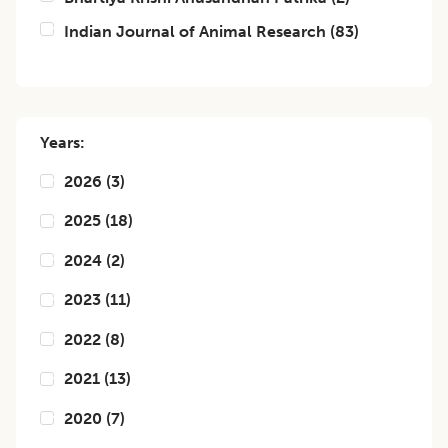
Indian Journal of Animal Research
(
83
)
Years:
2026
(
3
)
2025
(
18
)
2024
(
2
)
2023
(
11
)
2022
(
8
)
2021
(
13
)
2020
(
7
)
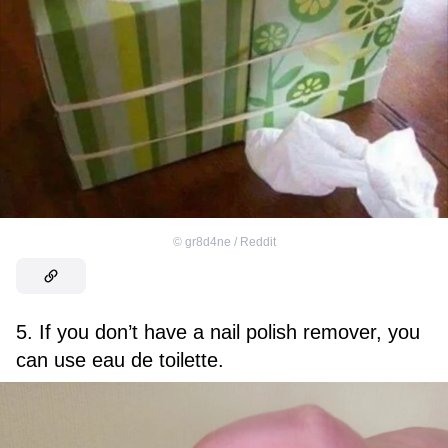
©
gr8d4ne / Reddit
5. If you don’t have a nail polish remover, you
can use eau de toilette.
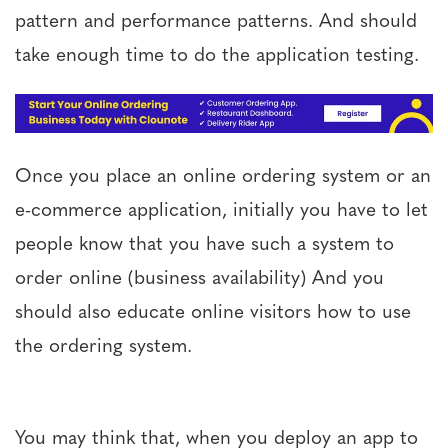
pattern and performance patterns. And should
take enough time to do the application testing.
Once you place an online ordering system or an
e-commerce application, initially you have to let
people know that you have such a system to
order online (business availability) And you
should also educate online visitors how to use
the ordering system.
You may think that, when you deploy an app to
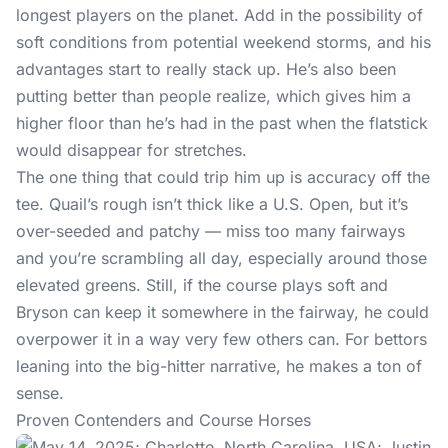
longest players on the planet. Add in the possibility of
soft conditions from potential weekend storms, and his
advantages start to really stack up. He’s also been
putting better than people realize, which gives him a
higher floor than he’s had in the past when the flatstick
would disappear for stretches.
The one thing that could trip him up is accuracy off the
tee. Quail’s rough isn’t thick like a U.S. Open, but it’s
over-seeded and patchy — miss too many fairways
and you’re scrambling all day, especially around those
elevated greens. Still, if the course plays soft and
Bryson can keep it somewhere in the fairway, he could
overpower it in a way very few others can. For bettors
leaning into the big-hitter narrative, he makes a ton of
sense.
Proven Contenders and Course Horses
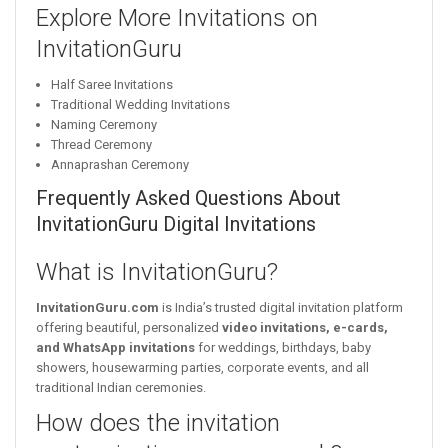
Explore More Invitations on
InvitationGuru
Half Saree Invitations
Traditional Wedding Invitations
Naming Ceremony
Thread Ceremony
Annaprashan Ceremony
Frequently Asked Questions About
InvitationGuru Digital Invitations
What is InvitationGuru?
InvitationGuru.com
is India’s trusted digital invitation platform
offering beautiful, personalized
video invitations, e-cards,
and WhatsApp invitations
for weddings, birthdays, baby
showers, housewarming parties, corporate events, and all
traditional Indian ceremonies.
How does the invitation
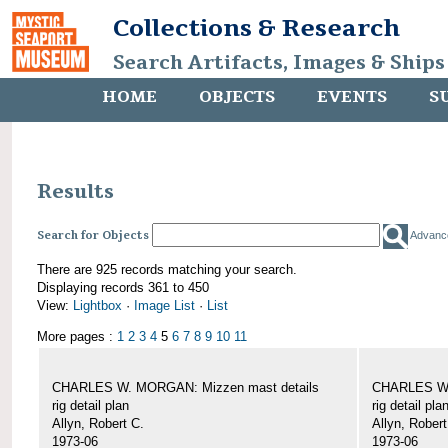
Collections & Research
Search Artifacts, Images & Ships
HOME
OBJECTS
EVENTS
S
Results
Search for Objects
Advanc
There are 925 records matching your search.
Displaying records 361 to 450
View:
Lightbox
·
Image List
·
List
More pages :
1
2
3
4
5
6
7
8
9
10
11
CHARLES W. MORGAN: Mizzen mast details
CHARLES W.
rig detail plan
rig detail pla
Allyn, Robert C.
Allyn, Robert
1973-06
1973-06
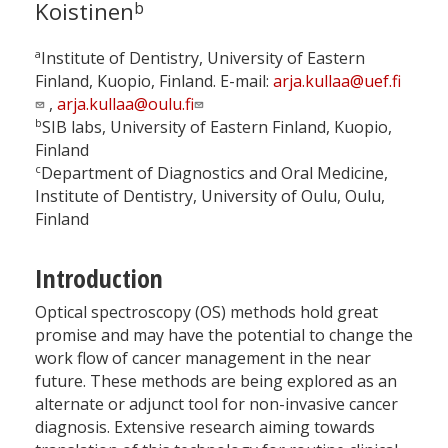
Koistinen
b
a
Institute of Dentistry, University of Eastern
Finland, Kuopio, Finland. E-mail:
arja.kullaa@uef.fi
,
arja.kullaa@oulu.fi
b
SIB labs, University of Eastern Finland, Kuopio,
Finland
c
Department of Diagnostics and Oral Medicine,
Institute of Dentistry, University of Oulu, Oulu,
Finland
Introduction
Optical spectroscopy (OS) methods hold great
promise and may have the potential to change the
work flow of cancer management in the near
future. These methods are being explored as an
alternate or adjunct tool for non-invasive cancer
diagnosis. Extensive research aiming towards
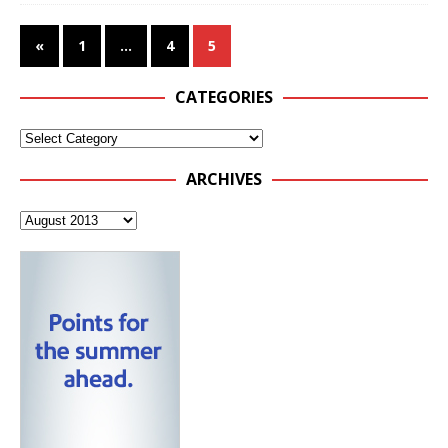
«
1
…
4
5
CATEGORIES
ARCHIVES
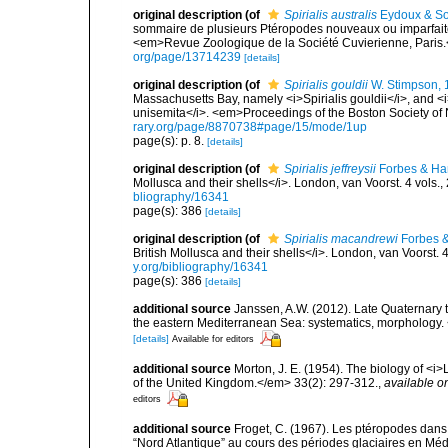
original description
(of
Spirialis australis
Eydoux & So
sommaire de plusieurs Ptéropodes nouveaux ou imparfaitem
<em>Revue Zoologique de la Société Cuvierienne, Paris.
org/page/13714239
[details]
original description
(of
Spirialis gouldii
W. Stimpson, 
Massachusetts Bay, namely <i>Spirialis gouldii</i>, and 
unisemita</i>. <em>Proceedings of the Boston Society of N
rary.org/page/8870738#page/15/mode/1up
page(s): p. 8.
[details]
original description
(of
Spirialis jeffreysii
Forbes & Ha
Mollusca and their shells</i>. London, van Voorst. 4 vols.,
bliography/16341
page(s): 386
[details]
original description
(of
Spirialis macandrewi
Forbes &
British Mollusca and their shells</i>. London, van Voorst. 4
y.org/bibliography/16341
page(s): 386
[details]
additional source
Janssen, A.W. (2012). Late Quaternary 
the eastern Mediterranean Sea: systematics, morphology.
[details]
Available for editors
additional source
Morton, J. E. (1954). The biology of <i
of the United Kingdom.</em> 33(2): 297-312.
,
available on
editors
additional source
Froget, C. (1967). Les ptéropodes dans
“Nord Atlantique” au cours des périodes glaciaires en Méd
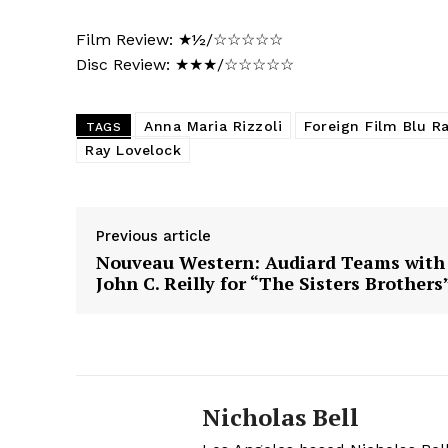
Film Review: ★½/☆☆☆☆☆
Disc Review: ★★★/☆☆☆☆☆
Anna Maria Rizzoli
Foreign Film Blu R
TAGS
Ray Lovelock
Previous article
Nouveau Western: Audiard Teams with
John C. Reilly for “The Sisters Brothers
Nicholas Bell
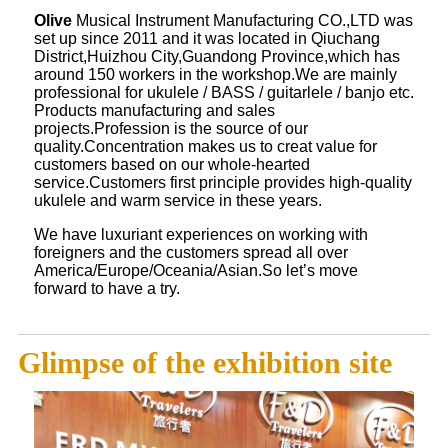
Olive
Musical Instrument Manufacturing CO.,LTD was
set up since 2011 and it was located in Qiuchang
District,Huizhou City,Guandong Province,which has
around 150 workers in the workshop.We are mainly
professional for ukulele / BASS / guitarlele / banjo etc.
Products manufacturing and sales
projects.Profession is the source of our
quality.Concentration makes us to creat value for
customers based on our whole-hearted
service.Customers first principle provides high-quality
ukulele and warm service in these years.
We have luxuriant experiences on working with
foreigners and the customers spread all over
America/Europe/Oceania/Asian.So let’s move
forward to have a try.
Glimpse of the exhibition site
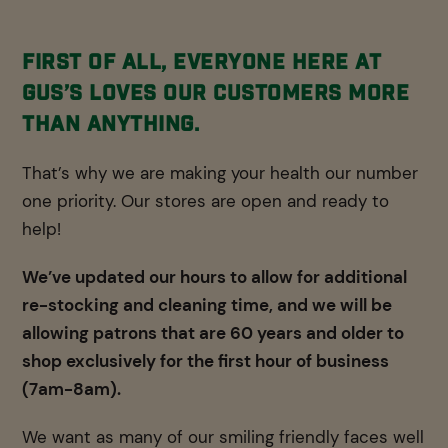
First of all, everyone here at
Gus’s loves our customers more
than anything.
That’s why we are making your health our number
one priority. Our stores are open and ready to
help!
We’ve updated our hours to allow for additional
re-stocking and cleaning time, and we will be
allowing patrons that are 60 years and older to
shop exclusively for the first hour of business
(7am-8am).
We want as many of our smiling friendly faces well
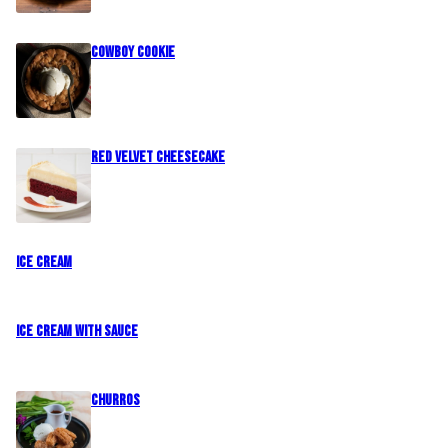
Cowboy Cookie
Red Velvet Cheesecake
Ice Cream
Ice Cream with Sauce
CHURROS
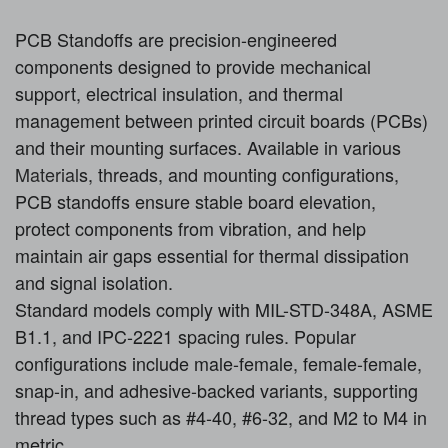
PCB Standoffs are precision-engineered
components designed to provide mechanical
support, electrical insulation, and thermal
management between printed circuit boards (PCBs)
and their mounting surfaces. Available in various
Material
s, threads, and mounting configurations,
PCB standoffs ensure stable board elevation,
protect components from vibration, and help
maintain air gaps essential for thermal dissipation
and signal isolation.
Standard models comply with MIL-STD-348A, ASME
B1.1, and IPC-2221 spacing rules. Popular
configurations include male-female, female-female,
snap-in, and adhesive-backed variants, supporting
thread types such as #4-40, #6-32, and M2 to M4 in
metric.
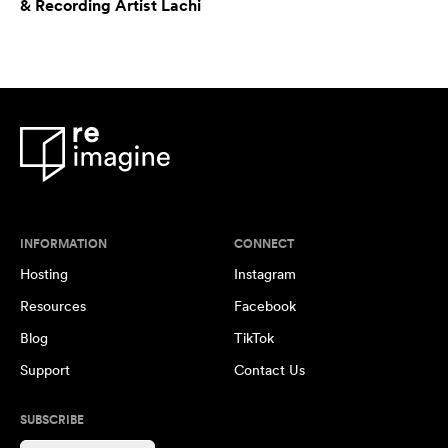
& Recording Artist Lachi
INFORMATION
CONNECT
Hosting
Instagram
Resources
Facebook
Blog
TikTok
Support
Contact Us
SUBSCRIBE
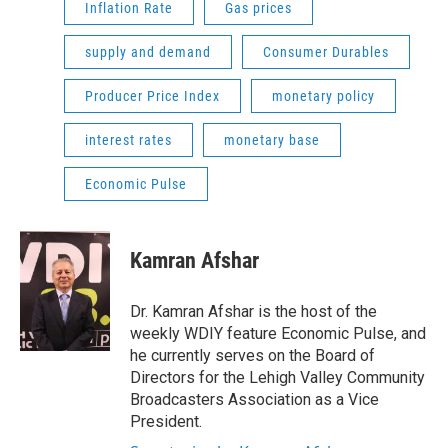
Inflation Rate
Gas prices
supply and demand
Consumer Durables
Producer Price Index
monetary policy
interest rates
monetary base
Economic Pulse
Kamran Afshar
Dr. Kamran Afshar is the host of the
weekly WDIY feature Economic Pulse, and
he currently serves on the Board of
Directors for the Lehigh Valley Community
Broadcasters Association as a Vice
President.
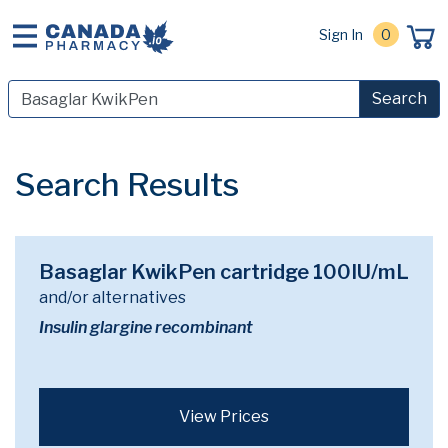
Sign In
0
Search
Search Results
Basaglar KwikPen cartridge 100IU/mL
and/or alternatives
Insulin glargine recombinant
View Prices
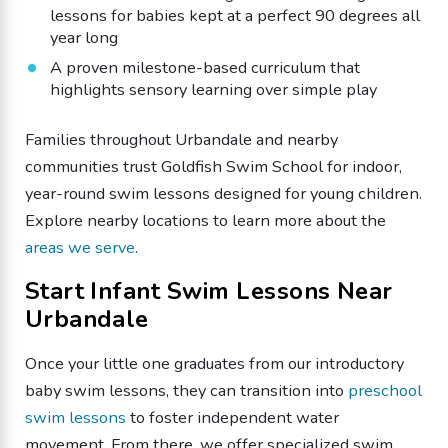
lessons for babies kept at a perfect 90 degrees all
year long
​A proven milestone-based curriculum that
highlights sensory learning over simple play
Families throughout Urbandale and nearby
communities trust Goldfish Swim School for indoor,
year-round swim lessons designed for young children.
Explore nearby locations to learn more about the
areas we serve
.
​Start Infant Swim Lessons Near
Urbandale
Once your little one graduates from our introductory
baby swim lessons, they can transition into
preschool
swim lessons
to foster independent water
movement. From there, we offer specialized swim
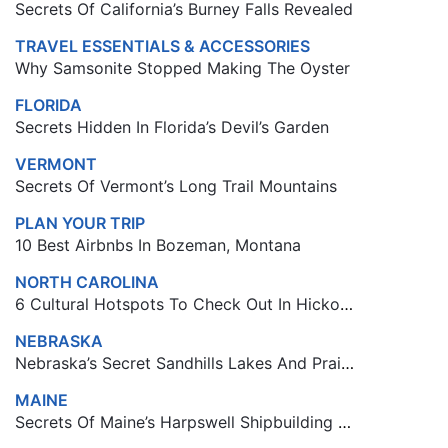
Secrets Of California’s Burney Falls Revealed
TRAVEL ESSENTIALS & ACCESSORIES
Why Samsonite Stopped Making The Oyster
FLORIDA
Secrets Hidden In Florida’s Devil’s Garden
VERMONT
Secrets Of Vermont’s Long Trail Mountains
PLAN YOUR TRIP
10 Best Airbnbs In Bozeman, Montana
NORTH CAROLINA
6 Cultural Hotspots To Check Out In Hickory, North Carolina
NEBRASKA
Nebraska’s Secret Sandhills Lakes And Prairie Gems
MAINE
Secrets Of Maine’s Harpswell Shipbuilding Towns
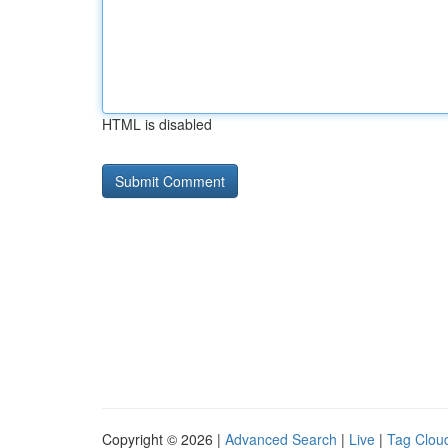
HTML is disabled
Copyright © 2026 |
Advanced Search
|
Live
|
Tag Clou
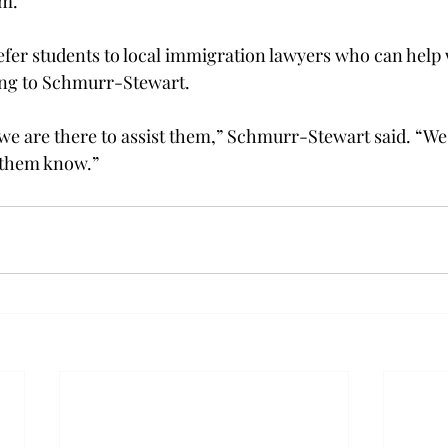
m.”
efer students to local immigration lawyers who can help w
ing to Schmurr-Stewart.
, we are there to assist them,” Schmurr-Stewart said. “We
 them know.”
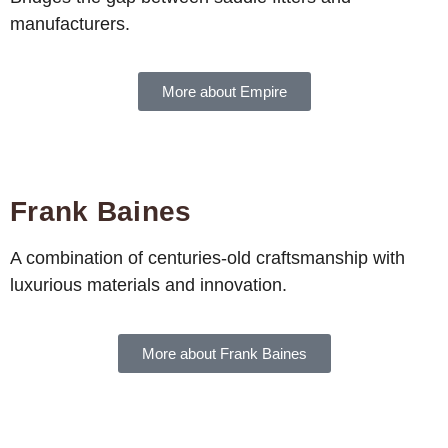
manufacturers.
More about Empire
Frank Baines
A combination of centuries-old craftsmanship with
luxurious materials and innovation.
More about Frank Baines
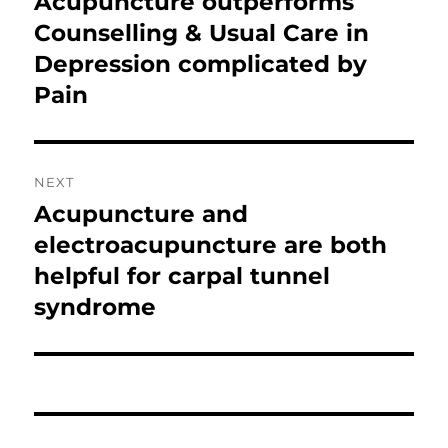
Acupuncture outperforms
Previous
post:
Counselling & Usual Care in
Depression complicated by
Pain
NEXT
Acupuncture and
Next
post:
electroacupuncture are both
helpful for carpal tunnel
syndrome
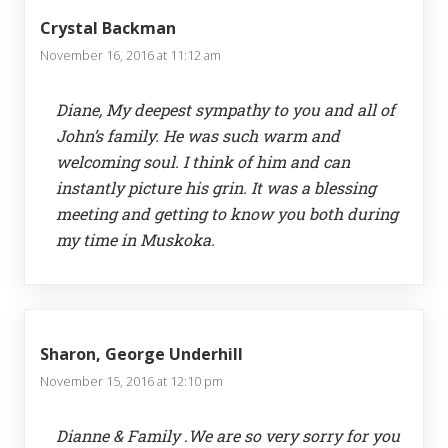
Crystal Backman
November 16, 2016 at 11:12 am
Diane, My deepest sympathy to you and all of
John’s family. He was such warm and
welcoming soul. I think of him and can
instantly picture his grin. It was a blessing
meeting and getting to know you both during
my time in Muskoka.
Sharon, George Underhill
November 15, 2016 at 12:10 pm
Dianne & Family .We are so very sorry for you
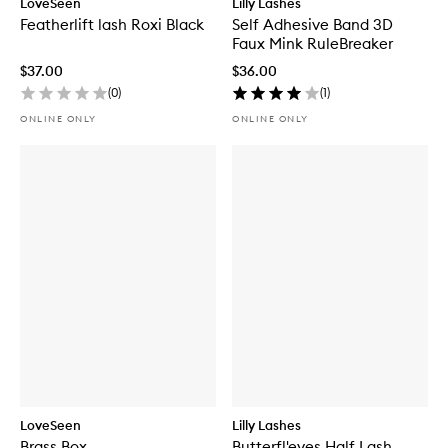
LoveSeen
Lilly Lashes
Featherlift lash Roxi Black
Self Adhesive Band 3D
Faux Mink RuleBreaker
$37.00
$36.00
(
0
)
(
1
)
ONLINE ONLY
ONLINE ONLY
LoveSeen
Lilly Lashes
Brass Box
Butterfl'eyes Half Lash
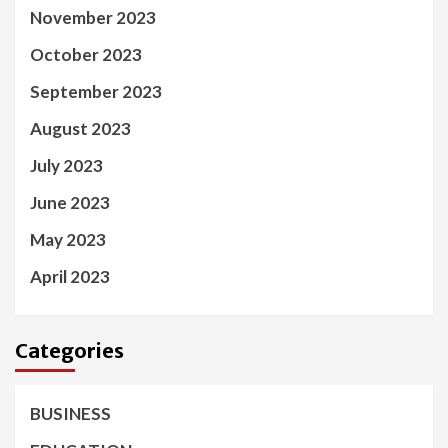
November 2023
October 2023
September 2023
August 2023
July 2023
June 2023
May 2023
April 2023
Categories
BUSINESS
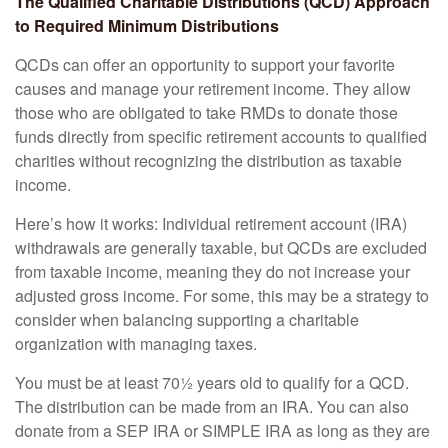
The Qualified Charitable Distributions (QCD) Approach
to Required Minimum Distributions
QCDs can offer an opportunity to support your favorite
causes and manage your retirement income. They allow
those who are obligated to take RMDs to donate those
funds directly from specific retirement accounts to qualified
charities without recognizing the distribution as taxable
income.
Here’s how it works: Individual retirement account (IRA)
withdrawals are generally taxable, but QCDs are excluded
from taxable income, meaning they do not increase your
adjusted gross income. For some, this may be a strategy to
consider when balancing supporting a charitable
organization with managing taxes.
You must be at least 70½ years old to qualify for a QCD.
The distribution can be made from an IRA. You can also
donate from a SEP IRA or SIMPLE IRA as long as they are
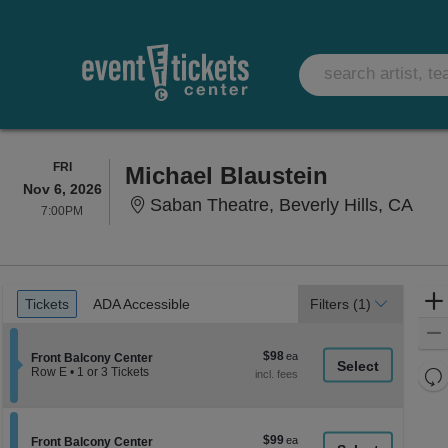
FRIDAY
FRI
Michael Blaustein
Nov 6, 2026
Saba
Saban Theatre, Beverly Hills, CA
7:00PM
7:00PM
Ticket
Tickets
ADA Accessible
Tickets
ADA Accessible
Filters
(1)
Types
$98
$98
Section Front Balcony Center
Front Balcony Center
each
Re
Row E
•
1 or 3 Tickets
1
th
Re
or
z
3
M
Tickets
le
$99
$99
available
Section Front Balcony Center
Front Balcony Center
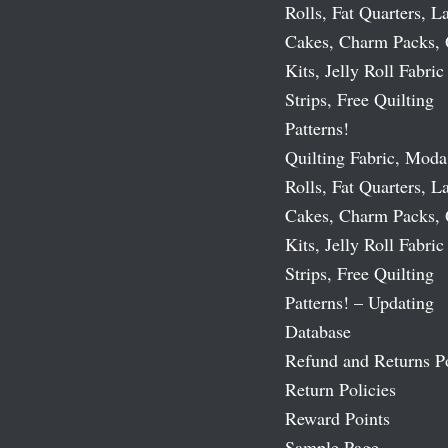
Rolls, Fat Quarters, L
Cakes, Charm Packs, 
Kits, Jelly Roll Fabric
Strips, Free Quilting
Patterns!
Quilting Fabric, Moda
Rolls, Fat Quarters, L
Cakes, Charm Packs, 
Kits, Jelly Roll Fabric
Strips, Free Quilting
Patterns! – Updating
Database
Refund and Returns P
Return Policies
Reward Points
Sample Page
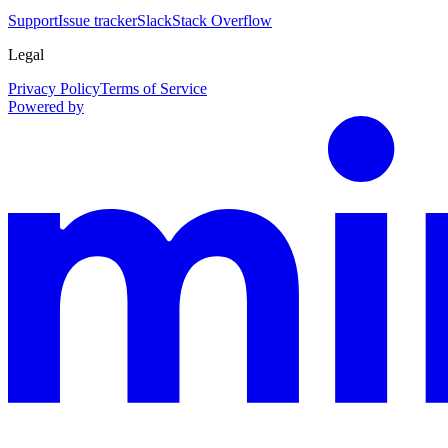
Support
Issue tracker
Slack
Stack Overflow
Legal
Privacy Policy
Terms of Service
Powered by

──────

Ignoring the pictures, write out word for word only the lines from the one containing "Return Policies" through the last line of the data, both ends included.

▶ Response for this exercise
Return Policies
Reward Points
Sample Page
Support
Issue tracker
Slack
Stack Overflow
Legal
Privacy Policy
Terms of Service
Powered by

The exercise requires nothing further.